═════ MATERIAL FOR THIS EXERCISE ═════

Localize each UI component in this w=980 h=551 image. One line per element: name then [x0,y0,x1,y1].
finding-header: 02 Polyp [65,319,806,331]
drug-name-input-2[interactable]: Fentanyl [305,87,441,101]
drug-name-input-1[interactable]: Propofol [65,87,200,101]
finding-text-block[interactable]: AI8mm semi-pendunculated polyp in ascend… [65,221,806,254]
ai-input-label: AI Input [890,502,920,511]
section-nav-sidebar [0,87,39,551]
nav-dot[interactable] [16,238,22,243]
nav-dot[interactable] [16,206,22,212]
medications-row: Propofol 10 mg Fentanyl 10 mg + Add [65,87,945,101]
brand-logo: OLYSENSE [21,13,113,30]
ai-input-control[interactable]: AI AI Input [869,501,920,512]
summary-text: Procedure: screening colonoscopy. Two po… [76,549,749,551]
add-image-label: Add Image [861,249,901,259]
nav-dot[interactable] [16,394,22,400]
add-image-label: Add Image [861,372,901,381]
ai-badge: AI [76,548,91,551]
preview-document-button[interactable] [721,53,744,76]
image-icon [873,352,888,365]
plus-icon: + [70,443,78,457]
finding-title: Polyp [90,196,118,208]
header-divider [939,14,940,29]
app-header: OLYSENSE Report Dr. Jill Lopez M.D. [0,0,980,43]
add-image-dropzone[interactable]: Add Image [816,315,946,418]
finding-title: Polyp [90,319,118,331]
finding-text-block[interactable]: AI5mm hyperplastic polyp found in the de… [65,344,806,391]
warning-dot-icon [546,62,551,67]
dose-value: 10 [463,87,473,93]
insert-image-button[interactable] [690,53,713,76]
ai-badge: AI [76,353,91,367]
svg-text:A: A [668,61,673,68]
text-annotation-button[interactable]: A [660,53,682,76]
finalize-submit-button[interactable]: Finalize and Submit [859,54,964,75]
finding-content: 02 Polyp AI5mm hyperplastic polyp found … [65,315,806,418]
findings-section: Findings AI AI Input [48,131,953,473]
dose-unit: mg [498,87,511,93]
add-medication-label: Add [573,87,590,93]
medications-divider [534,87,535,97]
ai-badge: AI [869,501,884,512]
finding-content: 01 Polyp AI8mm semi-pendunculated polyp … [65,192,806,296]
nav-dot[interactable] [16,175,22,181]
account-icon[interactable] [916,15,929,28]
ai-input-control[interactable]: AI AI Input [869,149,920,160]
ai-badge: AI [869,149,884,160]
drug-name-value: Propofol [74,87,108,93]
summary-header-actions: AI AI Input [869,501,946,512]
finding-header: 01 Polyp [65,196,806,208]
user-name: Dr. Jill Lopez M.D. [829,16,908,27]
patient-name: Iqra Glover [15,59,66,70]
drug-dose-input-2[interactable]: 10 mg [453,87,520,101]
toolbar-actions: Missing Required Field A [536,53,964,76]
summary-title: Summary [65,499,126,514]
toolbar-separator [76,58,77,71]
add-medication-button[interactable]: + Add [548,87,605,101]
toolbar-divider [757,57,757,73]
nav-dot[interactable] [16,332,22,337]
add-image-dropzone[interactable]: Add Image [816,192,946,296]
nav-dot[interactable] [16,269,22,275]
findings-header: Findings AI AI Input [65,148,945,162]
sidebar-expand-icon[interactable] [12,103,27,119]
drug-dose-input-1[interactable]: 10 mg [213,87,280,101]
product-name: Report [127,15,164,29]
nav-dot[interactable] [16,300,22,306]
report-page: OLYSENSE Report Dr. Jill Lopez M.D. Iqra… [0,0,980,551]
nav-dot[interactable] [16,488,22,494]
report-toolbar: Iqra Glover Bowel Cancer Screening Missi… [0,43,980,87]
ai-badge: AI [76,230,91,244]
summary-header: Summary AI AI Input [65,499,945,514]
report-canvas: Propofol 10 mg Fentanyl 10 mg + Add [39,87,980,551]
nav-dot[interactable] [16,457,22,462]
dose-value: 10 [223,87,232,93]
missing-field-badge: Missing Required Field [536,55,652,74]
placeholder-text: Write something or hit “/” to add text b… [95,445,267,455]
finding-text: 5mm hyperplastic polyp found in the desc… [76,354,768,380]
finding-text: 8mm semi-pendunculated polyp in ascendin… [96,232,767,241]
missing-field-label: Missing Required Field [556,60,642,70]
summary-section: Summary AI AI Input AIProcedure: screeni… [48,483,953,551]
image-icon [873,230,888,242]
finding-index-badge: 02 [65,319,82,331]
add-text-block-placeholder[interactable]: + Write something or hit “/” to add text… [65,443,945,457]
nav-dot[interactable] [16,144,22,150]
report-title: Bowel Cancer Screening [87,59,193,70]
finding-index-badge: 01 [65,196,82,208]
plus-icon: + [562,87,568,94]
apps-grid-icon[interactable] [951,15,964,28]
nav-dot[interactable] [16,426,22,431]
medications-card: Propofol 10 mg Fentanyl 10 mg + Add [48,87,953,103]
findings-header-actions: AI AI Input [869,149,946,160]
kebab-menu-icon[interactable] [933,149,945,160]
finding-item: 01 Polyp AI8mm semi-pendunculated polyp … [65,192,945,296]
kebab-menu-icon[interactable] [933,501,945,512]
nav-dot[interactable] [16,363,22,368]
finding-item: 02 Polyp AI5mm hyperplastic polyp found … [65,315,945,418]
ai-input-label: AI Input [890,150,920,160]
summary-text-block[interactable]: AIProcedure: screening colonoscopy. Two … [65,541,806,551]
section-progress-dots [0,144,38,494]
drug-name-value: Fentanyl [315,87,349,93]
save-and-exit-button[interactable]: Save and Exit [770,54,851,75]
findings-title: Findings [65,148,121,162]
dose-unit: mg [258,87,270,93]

═════

▶ [WORK ITEM] Reproduce all data above, unchanged.

▶ [OUTPUT OF THE EXERCISE]
Localize each UI component in this w=980 h=551 image. One line per element: name then [x0,y0,x1,y1].
finding-header: 02 Polyp [65,319,806,331]
drug-name-input-2[interactable]: Fentanyl [305,87,441,101]
drug-name-input-1[interactable]: Propofol [65,87,200,101]
finding-text-block[interactable]: AI8mm semi-pendunculated polyp in ascend… [65,221,806,254]
ai-input-label: AI Input [890,502,920,511]
section-nav-sidebar [0,87,39,551]
nav-dot[interactable] [16,238,22,243]
nav-dot[interactable] [16,206,22,212]
medications-row: Propofol 10 mg Fentanyl 10 mg + Add [65,87,945,101]
brand-logo: OLYSENSE [21,13,113,30]
ai-input-control[interactable]: AI AI Input [869,501,920,512]
summary-text: Procedure: screening colonoscopy. Two po… [76,549,749,551]
add-image-label: Add Image [861,249,901,259]
nav-dot[interactable] [16,394,22,400]
add-image-label: Add Image [861,372,901,381]
ai-badge: AI [76,548,91,551]
preview-document-button[interactable] [721,53,744,76]
image-icon [873,352,888,365]
plus-icon: + [70,443,78,457]
finding-title: Polyp [90,196,118,208]
header-divider [939,14,940,29]
app-header: OLYSENSE Report Dr. Jill Lopez M.D. [0,0,980,43]
add-image-dropzone[interactable]: Add Image [816,315,946,418]
finding-title: Polyp [90,319,118,331]
finding-text-block[interactable]: AI5mm hyperplastic polyp found in the de… [65,344,806,391]
warning-dot-icon [546,62,551,67]
dose-value: 10 [463,87,473,93]
insert-image-button[interactable] [690,53,713,76]
ai-badge: AI [76,353,91,367]
svg-text:A: A [668,61,673,68]
text-annotation-button[interactable]: A [660,53,682,76]
finalize-submit-button[interactable]: Finalize and Submit [859,54,964,75]
finding-content: 02 Polyp AI5mm hyperplastic polyp found … [65,315,806,418]
findings-section: Findings AI AI Input [48,131,953,473]
dose-unit: mg [498,87,511,93]
add-medication-label: Add [573,87,590,93]
medications-divider [534,87,535,97]
ai-badge: AI [869,501,884,512]
finding-content: 01 Polyp AI8mm semi-pendunculated polyp … [65,192,806,296]
nav-dot[interactable] [16,175,22,181]
account-icon[interactable] [916,15,929,28]
ai-input-control[interactable]: AI AI Input [869,149,920,160]
ai-badge: AI [869,149,884,160]
drug-name-value: Propofol [74,87,108,93]
summary-header-actions: AI AI Input [869,501,946,512]
finding-header: 01 Polyp [65,196,806,208]
user-name: Dr. Jill Lopez M.D. [829,16,908,27]
patient-name: Iqra Glover [15,59,66,70]
drug-dose-input-2[interactable]: 10 mg [453,87,520,101]
toolbar-actions: Missing Required Field A [536,53,964,76]
summary-title: Summary [65,499,126,514]
toolbar-separator [76,58,77,71]
add-medication-button[interactable]: + Add [548,87,605,101]
toolbar-divider [757,57,757,73]
nav-dot[interactable] [16,332,22,337]
add-image-dropzone[interactable]: Add Image [816,192,946,296]
nav-dot[interactable] [16,269,22,275]
findings-header: Findings AI AI Input [65,148,945,162]
sidebar-expand-icon[interactable] [12,103,27,119]
drug-dose-input-1[interactable]: 10 mg [213,87,280,101]
product-name: Report [127,15,164,29]
nav-dot[interactable] [16,300,22,306]
report-page: OLYSENSE Report Dr. Jill Lopez M.D. Iqra… [0,0,980,551]
nav-dot[interactable] [16,488,22,494]
report-toolbar: Iqra Glover Bowel Cancer Screening Missi… [0,43,980,87]
ai-badge: AI [76,230,91,244]
summary-header: Summary AI AI Input [65,499,945,514]
report-canvas: Propofol 10 mg Fentanyl 10 mg + Add [39,87,980,551]
nav-dot[interactable] [16,457,22,462]
dose-value: 10 [223,87,232,93]
missing-field-badge: Missing Required Field [536,55,652,74]
placeholder-text: Write something or hit “/” to add text b… [95,445,267,455]
finding-text: 5mm hyperplastic polyp found in the desc… [76,354,768,380]
finding-text: 8mm semi-pendunculated polyp in ascendin… [96,232,767,241]
missing-field-label: Missing Required Field [556,60,642,70]
summary-section: Summary AI AI Input AIProcedure: screeni… [48,483,953,551]
image-icon [873,230,888,242]
finding-index-badge: 02 [65,319,82,331]
add-text-block-placeholder[interactable]: + Write something or hit “/” to add text… [65,443,945,457]
nav-dot[interactable] [16,144,22,150]
report-title: Bowel Cancer Screening [87,59,193,70]
finding-index-badge: 01 [65,196,82,208]
plus-icon: + [562,87,568,94]
apps-grid-icon[interactable] [951,15,964,28]
nav-dot[interactable] [16,426,22,431]
medications-card: Propofol 10 mg Fentanyl 10 mg + Add [48,87,953,103]
findings-header-actions: AI AI Input [869,149,946,160]
kebab-menu-icon[interactable] [933,149,945,160]
finding-item: 01 Polyp AI8mm semi-pendunculated polyp … [65,192,945,296]
kebab-menu-icon[interactable] [933,501,945,512]
nav-dot[interactable] [16,363,22,368]
finding-item: 02 Polyp AI5mm hyperplastic polyp found … [65,315,945,418]
ai-input-label: AI Input [890,150,920,160]
summary-text-block[interactable]: AIProcedure: screening colonoscopy. Two … [65,541,806,551]
section-progress-dots [0,144,38,494]
drug-name-value: Fentanyl [315,87,349,93]
save-and-exit-button[interactable]: Save and Exit [770,54,851,75]
findings-title: Findings [65,148,121,162]
dose-unit: mg [258,87,270,93]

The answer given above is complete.